If you don’t have a lot of processing to do, e.g., there is not much in the way of complicated multitasking, then the inexpensive Cortex-M series can do hard realtime (without “functional safety”). As the workload goes up, some of the hardware assist in the Cortex-R series starts becoming important. Cortex-R can handle more complicated scheduling than can Cortex-M, plus, if desired, in some cases Cortex-R can be set up with shadow cores which automatically take over if there is a hardware failure (this is what “functional safety” is; both hardware and software work seamlessly to keep functioning without any delay if something fails).
All desktop PCs, and all Cortex-A series will have lots of caching and buffering involved in many of the things they do. Whenever there is multitasking, and one process has its context saved before another process takes a time slice from a core, there is a chance that the cache will no longer be useful to the new process (imagine two threads of one process sharing data: Those might not cause a cache miss), and there will be a cache miss. There will be a short burst of delay while the cache is updated. Had the other process not run, then the cache probably would not cause such a delay. Even in a single thread though, if enough data is needed, there might still be a cache miss, it’ll just be less often.
So what would happen if your logic for controlling flight suddenly stops for some time slice? Your drone probably will have something setting up engine speed/thrust, and whatever it is doing, e.g., going straight, turning, landing, so on, will keep going. That’s ok if the burst of time slice where it goes catatonic is 1 ms, but as the speed goes up, perhaps for something which is actually supersonic, or for an automobile running 75 m.p.h. down a highway in bumper-to-bumper traffic, this could be fatal.

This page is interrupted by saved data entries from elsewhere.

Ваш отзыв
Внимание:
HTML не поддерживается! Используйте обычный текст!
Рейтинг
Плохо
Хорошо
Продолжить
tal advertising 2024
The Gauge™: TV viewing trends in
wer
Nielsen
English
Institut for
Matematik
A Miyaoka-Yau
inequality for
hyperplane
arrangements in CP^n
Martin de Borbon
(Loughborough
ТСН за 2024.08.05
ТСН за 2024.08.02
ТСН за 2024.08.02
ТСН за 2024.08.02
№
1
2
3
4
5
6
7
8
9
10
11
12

One way around this, if your sensors and logic are “on average” rather fast, is to buffer more. As long as the buffer is say capable of holding all commands for 10 seconds of flight, and if on average the sensors and logic keep at least some content in that buffer, you’ll get smooth flight without error. But what happens if something unexpected happens, and that 10 second buffer is invalidated? That’s the problem with buffering: It adds latency. Anything can happen during that latency.
With a slower drone, or with a robotic device driving on the ground at slow speed, buffering probably won’t hurt. Minor delays in sensing versus taking action won’t hurt anything. Jetsons are perfectly fine for slow crawling land robots, e.g., they can be used in office mail delivery robots without any issue. Aerial drones start to matter; some such drones are faster than others, and even a low end Jetson might work with a slow moving drone that slowly maps out the inside of a building; a faster (but otherwise similar) drone might require the fastest of the Jetsons, the Orin, and then be ok. The Orin Nano (for this forum) is probably only beaten in performance by the AGX Orin, but for the most part, to get a compact system, the Orin Nano or NX are maybe the best choice if you don’t have a separate control and sensing setup.

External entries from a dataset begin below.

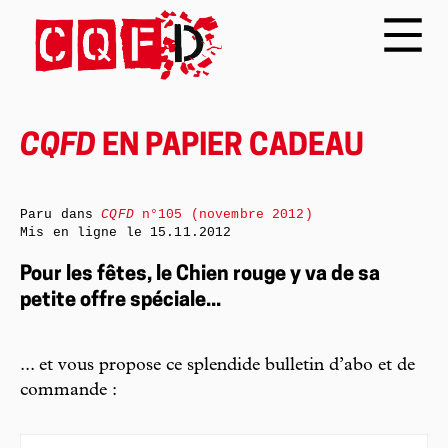
CQFD
EN PAPIER CADEAU
Paru dans
CQFD
n°105 (novembre 2012)
Mis en ligne le
15.11.2012
Pour les fêtes, le Chien rouge y va de sa
petite offre spéciale...
... et vous propose ce splendide bulletin d’abo et de
commande :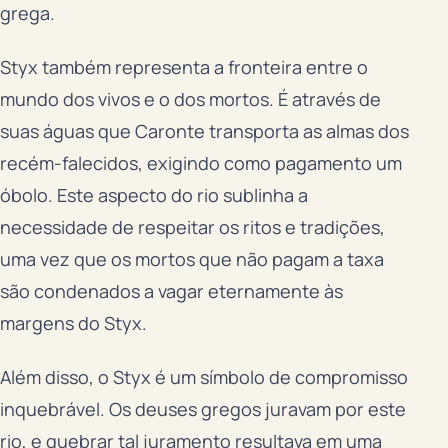
grega.
Styx também representa a fronteira entre o
mundo dos vivos e o dos mortos. É através de
suas águas que Caronte transporta as almas dos
recém-falecidos, exigindo como pagamento um
óbolo. Este aspecto do rio sublinha a
necessidade de respeitar os ritos e tradições,
uma vez que os mortos que não pagam a taxa
são condenados a vagar eternamente às
margens do Styx.
Além disso, o Styx é um símbolo de compromisso
inquebrável. Os deuses gregos juravam por este
rio, e quebrar tal juramento resultava em uma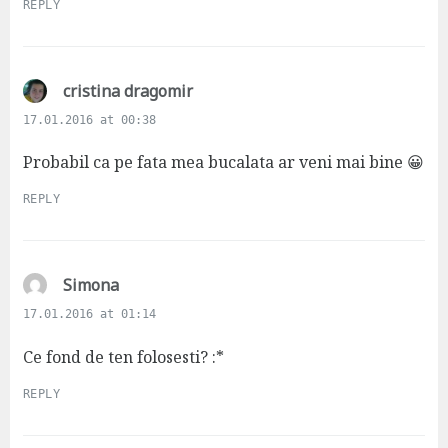
REPLY
s
cristina dragomir
a
17.01.2016 at 00:38
y
s
Probabil ca pe fata mea bucalata ar veni mai bine 😀
:
REPLY
s
Simona
a
17.01.2016 at 01:14
y
s
Ce fond de ten folosesti? :*
:
REPLY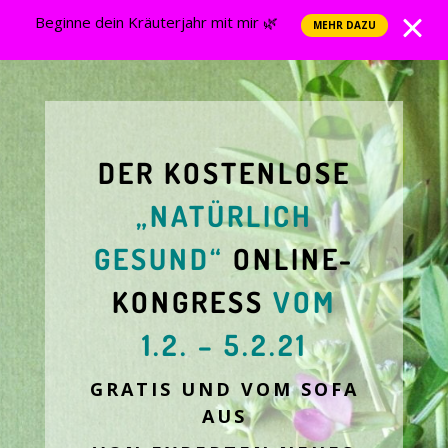
Beginne dein Kräuterjahr mit mir 🌿
MEHR DAZU
DER KOSTENLOSE
„NATÜRLICH
GESUND“
ONLINE-
KONGRESS
VOM
1.2. – 5.2.21
GRATIS UND VOM SOFA
AUS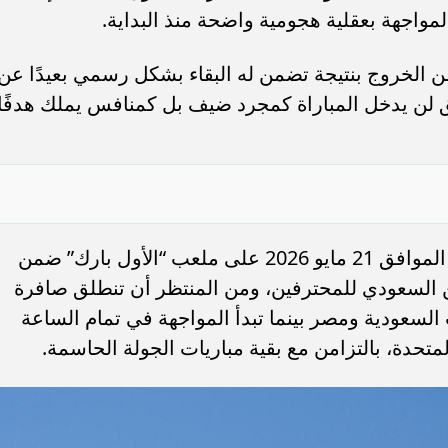
لمواجهة بعقلية هجومية واضحة منذ البداية.
الخروج بنتيجة تضمن له البقاء بشكل رسمي بعيدًا عن
يق لن يدخل المباراة كمجرد ضيف بل كمنافس يملك هدفًا
تقام مباراة النصر وضمك مساء الخميس الموافق 21 مايو 2026 على ملعب “الأول بارك” ضمن
 السعودي للمحترفين، ومن المنتظر أن تنطلق صافرة
 السعودية ومصر بينما تبدأ المواجهة في تمام الساعة
لمتحدة، بالتزامن مع بقية مباريات الجولة الحاسمة.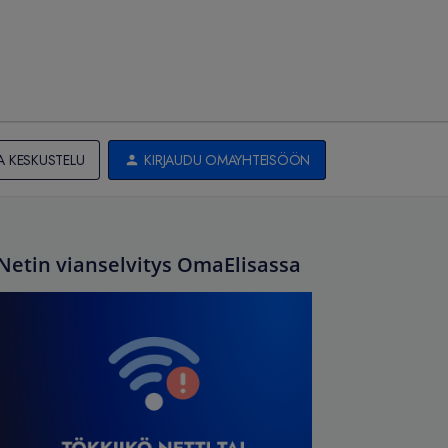
A KESKUSTELU
KIRJAUDU OMAYHTEISÖÖN
Netin vianselvitys OmaElisassa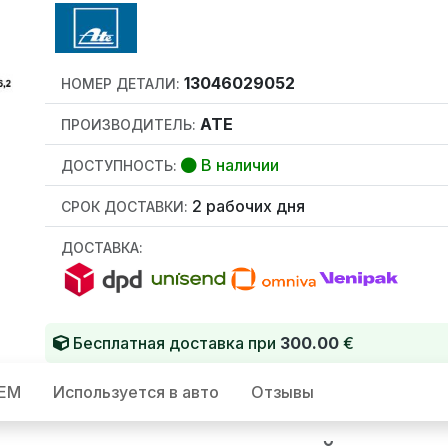
13046029052
НОМЕР ДЕТАЛИ:
ATE
ПРОИЗВОДИТЕЛЬ:
В наличии
ДОСТУПНОСТЬ:
2 рабочих дня
СРОК ДОСТАВКИ:
ДОСТАВКА:
Бесплатная доставка при
300.00
€
OEM
Используется в авто
Отзывы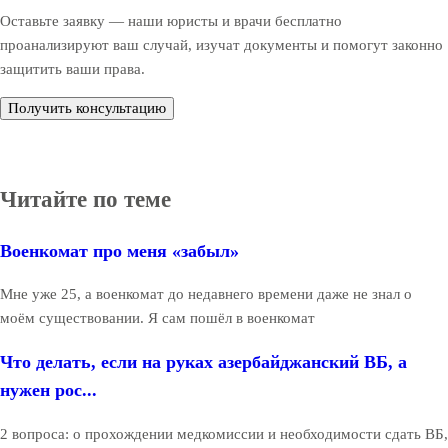
Оставьте заявку — наши юристы и врачи бесплатно
проанализируют ваш случай, изучат документы и помогут законно
защитить ваши права.
Получить консультацию
Читайте по теме
Военкомат про меня «забыл»
Мне уже 25, а военкомат до недавнего времени даже не знал о
моём существовании. Я сам пошёл в военкомат
Что делать, если на руках азербайджанский ВБ, а
нужен рос...
2 вопроса: о прохождении медкомиссии и необходимости сдать ВБ,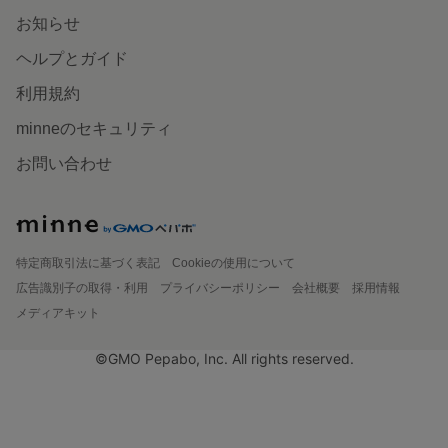
お知らせ
ヘルプとガイド
利用規約
minneのセキュリティ
お問い合わせ
特定商取引法に基づく表記
Cookieの使用について
広告識別子の取得・利用
プライバシーポリシー
会社概要
採用情報
メディアキット
©GMO Pepabo, Inc. All rights reserved.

If you want “completely-and-always-perfect behavior”, then you probably need everything running in Cortex-R. If safety matters, e.g., it is for avionics in a passenger jet during landing in zero visibility, then you must use only the Cortex-R. For Jetsons, depending on what you are doing, it is not a bad idea to have a separate control system. I don’t know if the RISC-V can do (A) soft realtime or (B) different degrees of hard realtime. If you have a CPU core dedicated to nothing but motor control, then even if this is not hard realtime, then you’ve probably improved the timing of control. Maybe it is better with that as a controller.
There are also a number of SoCs or SBCs which have a fairly low power Cortex-A CPU, and then several low power Cortex-M cores. One could assign a different Cortex-M core to each motor, and this would be pretty close to hard realtime (something has to talk to the Cortex-M, and this is the only reason why such a case would not be fully hard realtime).
The Orin Nano is probably capable of what you want for a number of circumstances (it’s fast, but it has latencies that change and vary), but you have not given details of what your drone is doing. There is a reason why the DJI “world’s fastest” drones use high end embedded systems (and I’m guessing Orin of some sort these days, but I have not looked). There are also reasons why you cannot use a Jetson on anything requiring either functional safety or truly high performance. Even if it were legal, you couldn’t use a Jetson for aircraft avionics just because there would be moments when the avionics freeze before continuing. I’m not the right guy to ask about a specific use, but if you give more details about things like how fast it is, what the required frame rate of sensors is (without dropping a frame), then others might be able to comment.